**TASK OBJECTIVE:** State how many lines in these records contain the word "Technology", and nothing else.

**SUPPLIED MATERIAL:**
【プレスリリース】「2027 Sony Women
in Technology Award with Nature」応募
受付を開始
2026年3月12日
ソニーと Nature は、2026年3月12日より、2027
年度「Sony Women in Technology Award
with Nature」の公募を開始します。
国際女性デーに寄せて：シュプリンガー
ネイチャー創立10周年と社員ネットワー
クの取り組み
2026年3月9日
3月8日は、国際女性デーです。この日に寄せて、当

==

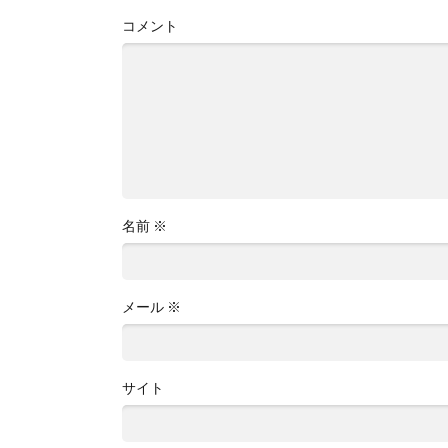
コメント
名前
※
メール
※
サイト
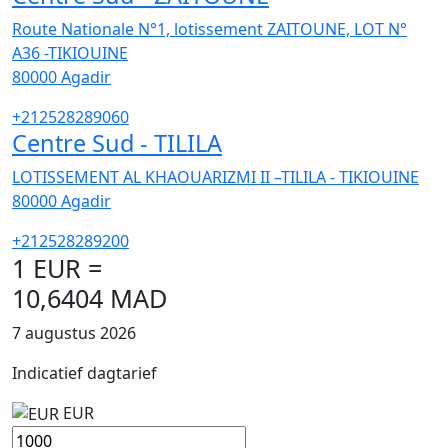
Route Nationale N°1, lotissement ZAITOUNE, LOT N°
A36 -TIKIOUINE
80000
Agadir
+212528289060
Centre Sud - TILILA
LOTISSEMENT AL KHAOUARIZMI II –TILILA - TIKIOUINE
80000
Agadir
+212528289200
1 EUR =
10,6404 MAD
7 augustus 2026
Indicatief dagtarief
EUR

**RESULT OF THIS TASK:** 2